HOUSTON, Jan. 11 -- Chinese community in Houston on Saturday held a forum to voice their condemnation and concern over Japanese Prime Minister Shinzo Abe's recent visit to the war-linked Yasukuni shrine, calling his move "provocative" and "dangerous."
Houston, the fourth largest American city, is home to a large Chinese community estimated in hundreds of thousands. Representatives of some Chinese groups and organizations gathered Saturday at the Chinese Civic Center in Houston to attend a forum titled "Japan's rightist tendency and its impact on Asia-Pacific security."
Xie Keping, chairman of the Chinese Civic Center, said at the forum the right-wing political forces in Japan and their recent move sent worrying signals to the world. Abe's shrine homage was seen as an unrepentant view of Japan's wartime aggression and a flagrant challenge to the world order established after the World War II (WWII), Xie said.
The provocative move not only imperils regional stability in Asia, but also raises alarm to world peace, he added, calling on the international community, including the United States, to stand up against Abe's shrine visit to uphold justice and peace.
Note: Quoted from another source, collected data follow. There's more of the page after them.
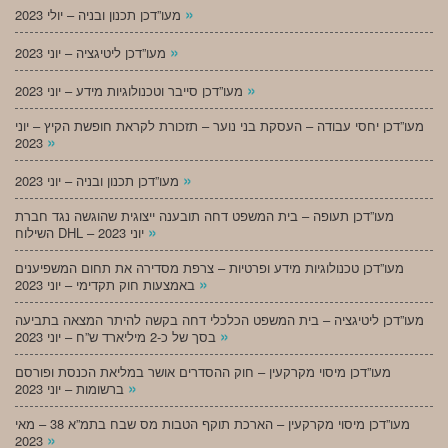
»
מעו”דכן תכנון ובניה – יולי 2023
»
מעו”דכן ליטיגציה – יוני 2023
»
מעו”דכן סייבר וטכנולוגיות מידע – יוני 2023
מעו”דכן יחסי עבודה – העסקת בני נוער – תזכורת לקראת חופשת הקיץ – יוני
»
2023
»
מעו”דכן תכנון ובניה – יוני 2023
מעו”דכן תעופה – בית המשפט דחה תובענה ייצוגית שהוגשה נגד חברת
»
השילוח DHL – יוני 2023
מעו”דכן טכנולוגיות מידע ופרטיות – צרפת מסדירה את תחום המשפיענים
»
באמצעות חוק תקדימי – יוני 2023
מעו”דכן ליטיגציה – בית המשפט הכלכלי דחה בקשה להיתר המצאה בתביעה
»
בסך של כ-2 מיליארד ש”ח – יוני 2023
מעו”דכן מיסוי מקרקעין – חוק ההסדרים אושר במליאת הכנסת ופורסם
»
ברשומות – יוני 2023
מעו”דכן מיסוי מקרקעין – הארכת תוקף הטבות מס שבח בתמ”א 38 – מאי
»
2023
Other participants also vented their worry over the Japanese government's rightist tendency and a possible revival of Japan's militarism.
Chinese community in other U.S. cities have held similar activities or demonstrated outside Japanese embassies and consulates to protest against Abe's provocative shrine visit.
On Dec. 26, Abe visited the Yasukuni shrine that honors Japan's war dead including 14 Class-A convicted war criminals of WWII despite strong opposition from neighboring countries including China and South Korea, triggering worldwide criticism and condemnation.
The U.S. government expressed disappointment over the visit, saying the action would exacerbate tensions with Japan's neighbors.